Alpaca-zip / ultralytics_ros

ROS/ROS 2 package for Ultralytics YOLOv8 real-time object detection and segmentation. https://github.com/ultralytics/ultralytics
GNU Affero General Public License v3.0
203 stars 40 forks source link

Improvement of processing speed #64

Open Alpaca-zip opened 9 months ago

Alpaca-zip commented 9 months ago

Branch

noetic-devel

Description

The two functions that take the most time are projectCloud() and downsampleCloudMsg(), both of which seem to take similar amounts of time. While I can't think of any way to improve the speed of downsampleCloudMsg(), it seems that projectCloud() could benefit from parallel processing with OpenMP.

Additional

Within projectCloud(), the most time consuming processes are processPointsWithBbox() and processPointsWithMask(), with euclideanClusterExtraction() taking about a fifth of the time, which is less than I originally thought.
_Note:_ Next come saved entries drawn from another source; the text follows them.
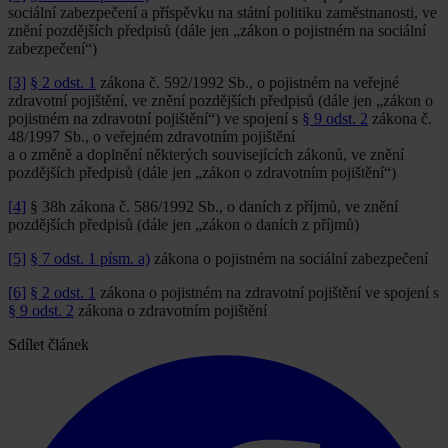
sociální zabezpečení a příspěvku na státní politiku zaměstnanosti, ve
znění pozdějších předpisů (dále jen „zákon o pojistném na sociální
zabezpečení“)
[3]
§ 2 odst. 1
zákona č. 592/1992 Sb., o pojistném na veřejné
zdravotní pojištění, ve znění pozdějších předpisů (dále jen „zákon o
pojistném na zdravotní pojištění“) ve spojení s
§ 9 odst. 2
zákona č.
48/1997 Sb., o veřejném zdravotním pojištění
a o změně a doplnění některých souvisejících zákonů, ve znění
pozdějších předpisů (dále jen „zákon o zdravotním pojištění“)
[4]
§ 38h zákona č. 586/1992 Sb., o daních z příjmů, ve znění
pozdějších předpisů (dále jen „zákon o daních z příjmů)
[5]
§ 7 odst. 1 písm. a)
zákona o pojistném na sociální zabezpečení
[6]
§ 2 odst. 1
zákona o pojistném na zdravotní pojištění ve spojení s
§ 9 odst. 2
zákona o zdravotním pojištění
Sdílet článek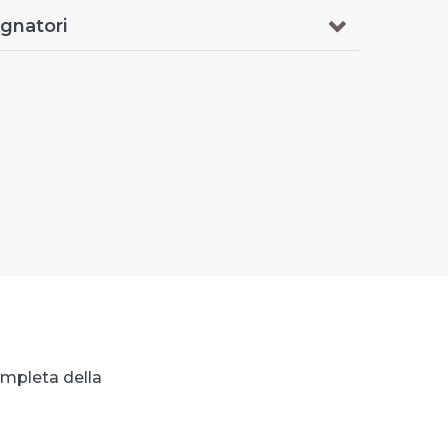
gnatori
ompleta della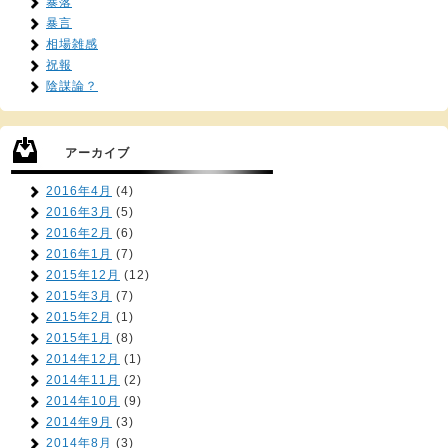
暴落
暴言
相場雑感
祝報
陰謀論？
アーカイブ
2016年4月
(4)
2016年3月
(5)
2016年2月
(6)
2016年1月
(7)
2015年12月
(12)
2015年3月
(7)
2015年2月
(1)
2015年1月
(8)
2014年12月
(1)
2014年11月
(2)
2014年10月
(9)
2014年9月
(3)
2014年8月
(3)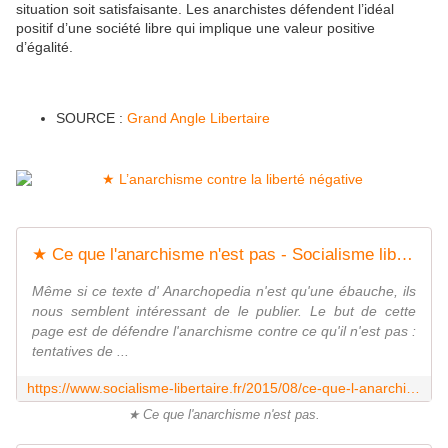
situation soit satisfaisante. Les anarchistes défendent l’idéal
positif d’une société libre qui implique une valeur positive
d’égalité.
SOURCE :
Grand Angle Libertaire
★ Ce que l'anarchisme n'est pas - Socialisme libertaire
Même si ce texte d' Anarchopedia n'est qu'une ébauche, ils
nous semblent intéressant de le publier. Le but de cette
page est de défendre l'anarchisme contre ce qu'il n'est pas :
tentatives de ...
https://www.socialisme-libertaire.fr/2015/08/ce-que-l-anarchisme-n-est-pas.html
★ Ce que l'anarchisme n'est pas.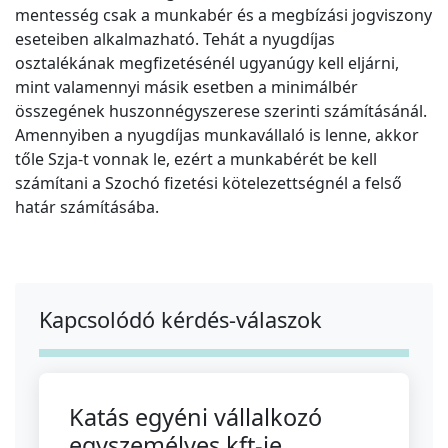
mentesség csak a munkabér és a megbízási jogviszony
eseteiben alkalmazható. Tehát a nyugdíjas
osztalékának megfizetésénél ugyanúgy kell eljárni,
mint valamennyi másik esetben a minimálbér
összegének huszonnégyszerese szerinti számításánál.
Amennyiben a nyugdíjas munkavállaló is lenne, akkor
tőle Szja-t vonnak le, ezért a munkabérét be kell
számítani a Szochó fizetési kötelezettségnél a felső
határ számításába.
Kapcsolódó kérdés-válaszok
Katás egyéni vállalkozó
egyszemélyes kft-je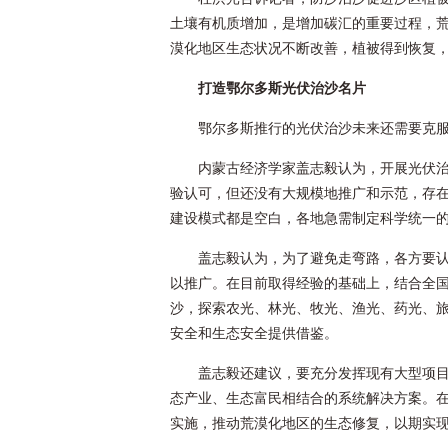
土壤有机质增加，是增加碳汇的重要过程，荒
漠化地区生态状况不断改善，植被得到恢复，
打造鄂尔多斯光伏治沙名片
鄂尔多斯推行的光伏治沙未来还需要克
内蒙古经济学家盖志毅认为，开展光伏
验认可，但还没有大规模地推广和示范，存在
建设模式都是空白，各地急需制定科学统一的
盖志毅认为，为了避免走弯路，各方要
以推广。在目前取得经验的基础上，结合全
沙，探索农光、林光、牧光、渔光、药光、
安全和生态安全提供借鉴。
盖志毅还建议，要充分发挥现有大型项
态产业、生态富民相结合的系统解决方案。
实施，推动荒漠化地区的生态修复，以期实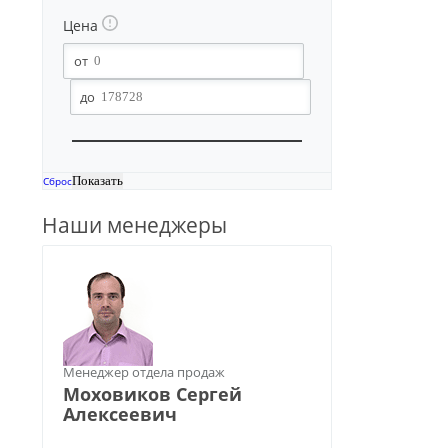
Цена
Сброс
Наши менеджеры
Менеджер отдела продаж
Моховиков Сергей
Алексеевич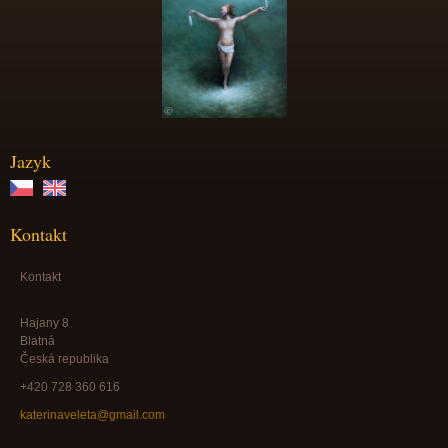
Jazyk
Kontakt
Kontakt
Hajany 8
Blatná
Česká republika
+420 728 360 616
katerinaveleta@gmail.com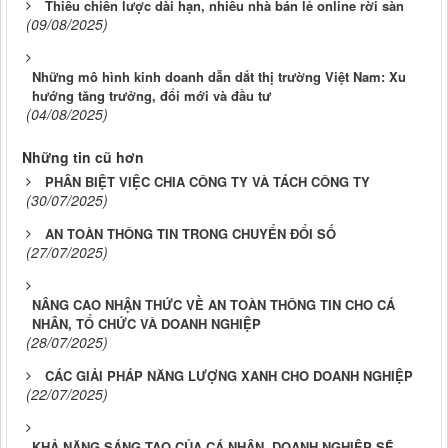
Thiếu chiến lược dài hạn, nhiều nhà bán lẻ online rời sàn
(09/08/2025)
Những mô hình kinh doanh dẫn dắt thị trường Việt Nam: Xu
hướng tăng trưởng, đổi mới và đầu tư
(04/08/2025)
Những tin cũ hơn
PHÂN BIỆT VIỆC CHIA CÔNG TY VÀ TÁCH CÔNG TY
(30/07/2025)
AN TOÀN THÔNG TIN TRONG CHUYỂN ĐỔI SỐ
(27/07/2025)
NÂNG CAO NHẬN THỨC VỀ AN TOÀN THÔNG TIN CHO CÁ
NHÂN, TỔ CHỨC VÀ DOANH NGHIỆP
(28/07/2025)
CÁC GIẢI PHÁP NĂNG LƯỢNG XANH CHO DOANH NGHIỆP
(22/07/2025)
KHẢ NĂNG SÁNG TẠO CỦA CÁ NHÂN, DOANH NGHIỆP SẼ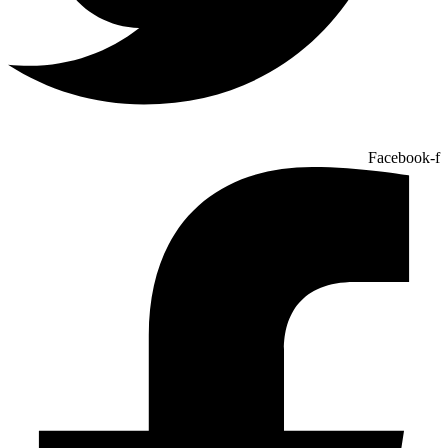
Facebook-f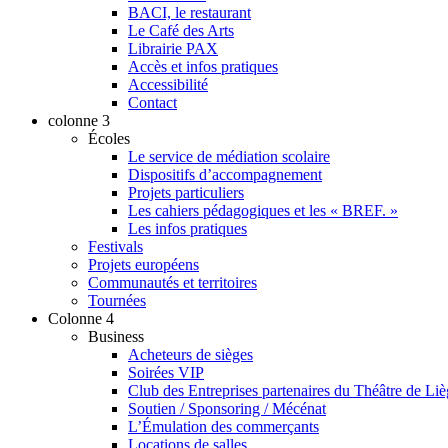
BACI, le restaurant
Le Café des Arts
Librairie PAX
Accès et infos pratiques
Accessibilité
Contact
colonne 3
Écoles
Le service de médiation scolaire
Dispositifs d’accompagnement
Projets particuliers
Les cahiers pédagogiques et les « BREF. »
Les infos pratiques
Festivals
Projets européens
Communautés et territoires
Tournées
Colonne 4
Business
Acheteurs de sièges
Soirées VIP
Club des Entreprises partenaires du Théâtre de Li
Soutien / Sponsoring / Mécénat
L’Émulation des commerçants
Locations de salles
Are you willing to submit a PR?

Alpaca-zip commented 9 months ago

I've implemented parallel processing using OpenMP in the feature/omp_parallel branch. Testing with the KITTI dataset, the average processing time in syncCallback() improved from 17.5 ms to 14.8 ms, marking an average improvement of 15.5%.

My configuration is as follows:

@h-wata, if you have some time, could you please test it in your environment as well? If you notice a significant improvement and find this change beneficial, I'll consider merging it into the noetic-devel branch. Thank you for your cooperation.

h-wata commented 9 months ago

Thank you for your implementation. When I set voxel_leaf_size:=0.01, it takes 2.0 seconds to calculate projectCloud() in the noetic-devel. By the way, in the feature/omp_parallel branch, it takes between 0.6 to 0.7 seconds. Furthermore, the CPU usage is three times higher than in the noetic-devel when three objects are shown.

image

However, this setting is quite aggressive. With the default setting of 0.1, both branches should have no problem regarding computation time.